Could the listing below be returned exactly, with its pictures left out?

Given data:
□ □ □
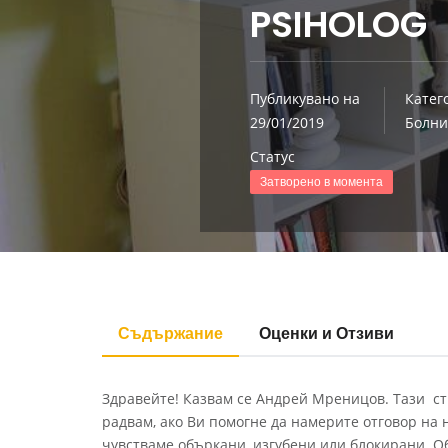
PSIHOLOG
Публикувано на
Катег
29/01/2019
Болни
Статус
Затворено в момента
Съдържание
Оценки и Отзиви
Здравейте! Казвам се Андрей Мреницов. Тази стр
радвам, ако Ви помогне да намерите отговор на 
чувстваме объркани, изгубени или блокирани. О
□ □ □
Answer below:
PSIHOLOG
Публикувано на
Катег
29/01/2019
Болни
Статус
Затворено в момента
Съдържание
Оценки и Отзиви
Здравейте! Казвам се Андрей Мреницов. Тази стр
радвам, ако Ви помогне да намерите отговор на 
чувстваме объркани, изгубени или блокирани. О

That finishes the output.